The first aim of this proof-of-concept study was to determine the feasibility to obtain two groups of participants with ankle pathology with or without residual pain during walking to investigate the effect of clinical pain on motor learning. We anticipated some challenges related to the study of musculoskeletal pain. As expected, some were identified, notably the fact that one third of participants could not be included in either the Pain or No Pain group due to the intermittent nature of their pain. It is hard to predict how painful a given task will be for the participants and to address this challenge in future studies, a larger sample size should be planned to account for the exclusion rate. Moreover, a minimal level of pain at inclusion should be considered as an inclusion criterion i.e., using an auto administered questionnaire, to attempt to minimize the exclusion rate.The BPI score has been shown to discriminate among musculoskeletal levels of condition severity, future studies should explore if a minimal BPI score could be used as an inclusion criterion to ensure the presence of pain during the task and determine the minimal BPI scores that correlate the presence of pain during locomotor tasks [37]. We also aimed to determine the feasibility to obtain two similar groups of participants with isolated ankle pathology in terms of baseline characteristics, because several factors other than pain may alter motor learning (i.e., time since the injury, stiffness, muscle atrophy, joint degeneration) [6, 38,39,40]., In the present study, we compared participants’ age, gender, height, mass, number of days since the injury, maximal dorsiflexion ROM and dorsiflexor maximal strength. We did not identify any significant difference between the two groups, which could be explained by the small sample size. However, our results suggests that it is feasible to obtain two similar musculoskeletal groups to investigate the effect of pain on motor learning while controlling for other variables.

Impact of clinical musculoskeletal pain on motor acquisition and retention

The second objective of this study was to determine the influence of clinical musculoskeletal pain on motor learning performance and strategy.

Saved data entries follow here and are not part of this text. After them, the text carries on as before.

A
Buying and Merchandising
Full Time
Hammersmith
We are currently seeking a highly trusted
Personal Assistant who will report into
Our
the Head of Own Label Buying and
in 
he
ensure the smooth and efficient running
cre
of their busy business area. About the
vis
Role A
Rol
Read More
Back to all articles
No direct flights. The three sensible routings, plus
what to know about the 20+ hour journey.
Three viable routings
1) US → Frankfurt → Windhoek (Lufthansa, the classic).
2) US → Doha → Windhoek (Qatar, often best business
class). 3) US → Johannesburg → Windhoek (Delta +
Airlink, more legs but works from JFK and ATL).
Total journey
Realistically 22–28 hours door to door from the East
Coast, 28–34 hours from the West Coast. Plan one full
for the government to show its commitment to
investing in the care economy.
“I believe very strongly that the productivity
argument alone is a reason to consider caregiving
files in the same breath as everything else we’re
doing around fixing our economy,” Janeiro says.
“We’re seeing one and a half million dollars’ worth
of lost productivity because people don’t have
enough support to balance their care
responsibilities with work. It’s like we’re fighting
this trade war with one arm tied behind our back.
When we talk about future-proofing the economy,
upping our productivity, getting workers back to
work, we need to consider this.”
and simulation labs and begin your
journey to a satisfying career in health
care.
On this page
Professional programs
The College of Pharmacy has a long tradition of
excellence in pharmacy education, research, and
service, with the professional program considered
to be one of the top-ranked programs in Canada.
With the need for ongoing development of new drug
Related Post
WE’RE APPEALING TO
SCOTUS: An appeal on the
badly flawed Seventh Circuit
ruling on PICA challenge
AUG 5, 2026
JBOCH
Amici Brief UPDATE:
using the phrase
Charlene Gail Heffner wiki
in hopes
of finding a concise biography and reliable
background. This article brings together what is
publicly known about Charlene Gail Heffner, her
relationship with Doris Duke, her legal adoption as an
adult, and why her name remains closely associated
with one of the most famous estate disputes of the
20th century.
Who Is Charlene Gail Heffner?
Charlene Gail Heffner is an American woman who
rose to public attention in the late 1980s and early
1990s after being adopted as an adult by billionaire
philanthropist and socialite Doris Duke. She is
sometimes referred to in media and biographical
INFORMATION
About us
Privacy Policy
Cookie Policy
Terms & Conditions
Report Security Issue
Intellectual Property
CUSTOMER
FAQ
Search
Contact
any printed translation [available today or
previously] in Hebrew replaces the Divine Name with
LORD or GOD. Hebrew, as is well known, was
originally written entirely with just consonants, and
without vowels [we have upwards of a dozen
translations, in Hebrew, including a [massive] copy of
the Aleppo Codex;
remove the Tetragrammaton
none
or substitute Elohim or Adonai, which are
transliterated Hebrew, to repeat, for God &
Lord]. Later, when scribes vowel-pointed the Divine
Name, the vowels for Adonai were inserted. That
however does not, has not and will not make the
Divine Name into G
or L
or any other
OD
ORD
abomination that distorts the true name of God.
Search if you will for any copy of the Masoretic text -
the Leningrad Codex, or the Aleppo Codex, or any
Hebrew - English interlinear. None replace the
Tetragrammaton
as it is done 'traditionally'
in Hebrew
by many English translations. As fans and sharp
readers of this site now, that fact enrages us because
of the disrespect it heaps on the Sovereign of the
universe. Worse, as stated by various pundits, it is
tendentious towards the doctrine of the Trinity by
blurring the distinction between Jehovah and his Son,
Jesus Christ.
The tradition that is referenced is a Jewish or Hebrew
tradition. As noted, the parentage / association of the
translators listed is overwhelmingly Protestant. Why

According to our results, musculoskeletal pain has no influence on global learning performance. Both groups showed motor learning by decreasing their Mean absolute error between the Early and Late stage and between Day 1 and Day 2. This is in accordance with similar results of two previous studies on experimental pain and locomotor learning [10, 15]. In both studies, and using the same gait adaptation task as in the current study, Bouffard et al. [10, 15] reported that both groups (i.e., participants receiving experimental pain vs no pain) showed similar Mean Absolute Error improvements over Time and Days. The few studies that have investigated motor learning and musculoskeletal pain also concluded that motor learning is preserved despite the presence of pain [11,12,13]. However, we can question whether motor learning in injured people is similar to that in healthy people, because looking at the Relative Treatment Effects (RTE), the lack of difference in motor learning between the two groups may be due to a lack of power. Indeed, small Main Effects were detected (Time effect RTE .44, n = 34 / Day effect RTE .43, n = 34), but small interactions were not (Group x Time RTE .43-.62, n = 18 and 16 / Group x Day RTE .39-.60, n = 18 and 16) [36]. In addition to the high exclusion rates, this supports the inclusion of a larger sample size when studying clinical population.

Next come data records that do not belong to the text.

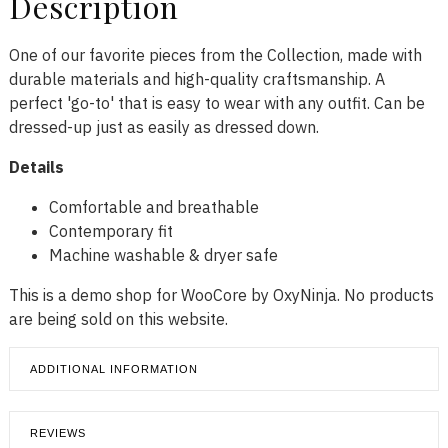
Description
One of our favorite pieces from the Collection, made with
durable materials and high-quality craftsmanship. A
perfect 'go-to' that is easy to wear with any outfit. Can be
dressed-up just as easily as dressed down.
Details
Comfortable and breathable
Contemporary fit
Machine washable & dryer safe
This is a demo shop for WooCore by OxyNinja. No products
are being sold on this website.
ADDITIONAL INFORMATION
REVIEWS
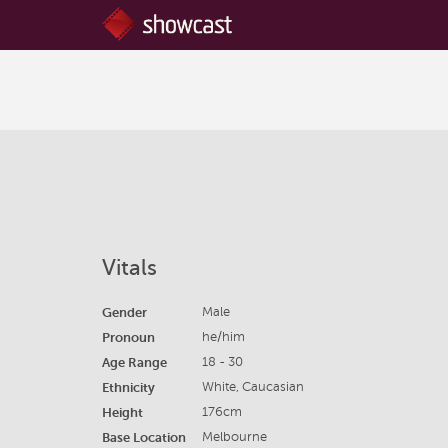
Vitals
Gender
Male
Pronoun
he/him
Age Range
18 - 30
Ethnicity
White, Caucasian
Height
176cm
Base Location
Melbourne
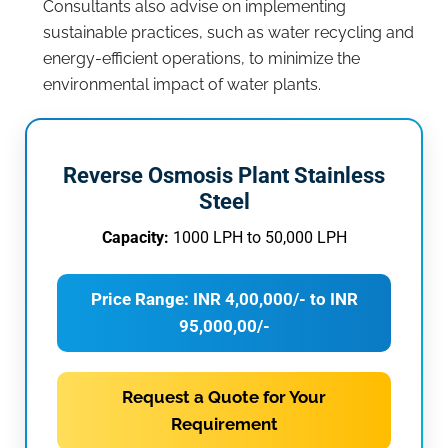
Consultants also advise on implementing
sustainable practices, such as water recycling and
energy-efficient operations, to minimize the
environmental impact of water plants.
Reverse Osmosis Plant Stainless
Steel
Capacity:
1000 LPH to 50,000 LPH
Price Range: INR 4,00,000/- to INR
95,000,00/-
Request a Quote for Your
Requirement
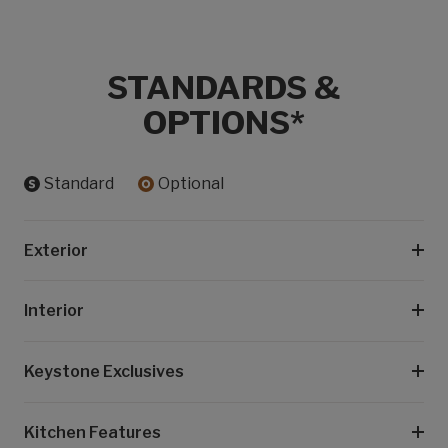
STANDARDS &
OPTIONS*
Standard
Optional
Exterior
Interior
Keystone Exclusives
Kitchen Features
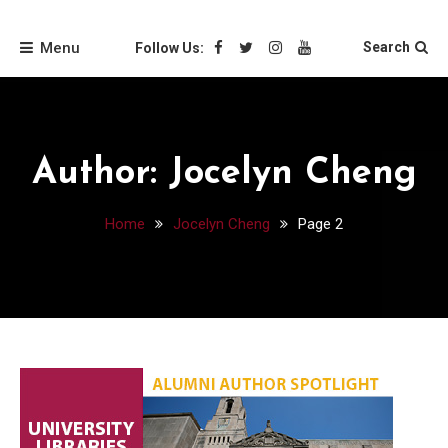
Skip
Friends of the Loyola
to
Menu
Search
Follow Us:
content
University Chicago
Libraries
Author:
Jocelyn Cheng
Home
Jocelyn Cheng
Page 2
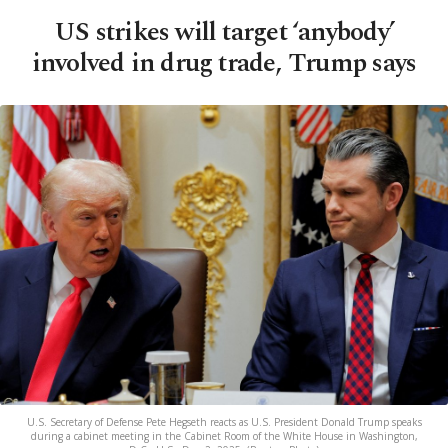
US strikes will target ‘anybody’
involved in drug trade, Trump says
U.S. Secretary of Defense Pete Hegseth reacts as U.S. President Donald Trump speaks
during a cabinet meeting in the Cabinet Room of the White House in Washington,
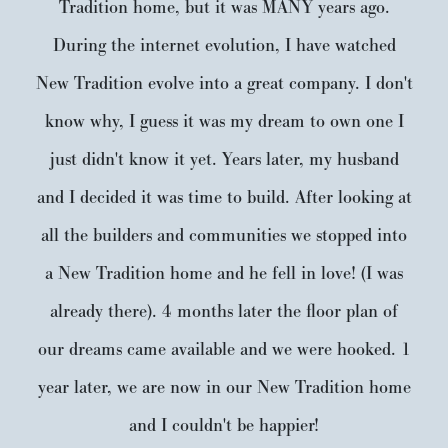
Tradition home, but it was MANY years ago.
During the internet evolution, I have watched
New Tradition evolve into a great company. I don't
know why, I guess it was my dream to own one I
just didn't know it yet. Years later, my husband
and I decided it was time to build. After looking at
all the builders and communities we stopped into
a New Tradition home and he fell in love! (I was
already there). 4 months later the floor plan of
our dreams came available and we were hooked. 1
year later, we are now in our New Tradition home
and I couldn't be happier!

As for the learning strategy, it was different between the two groups. The No Pain group decreased their TAratioBeforePFC between Day 1 and Day 2, while the Pain group did not. However, this change in motor strategy was not supported by other variables such as the Relative timing of error, which limits the interpretation of this result. The lack of TA activity change before the PFC in the Pain group could be a protective motor behaviors related to pain anticipation [4] as increased antagonist corticospinal excitability have been observed during painful movement preparation [4]. Also, both groups showed a reduction of their mean TAratioAfterPFC between the Early and Late stage, but no Group effect or interaction were found. However, just like for the Mean Absolute Error, looking at Fig. 3 and at the RTEs, it is possible that the absence of Group effect and interaction are due to a lack of power.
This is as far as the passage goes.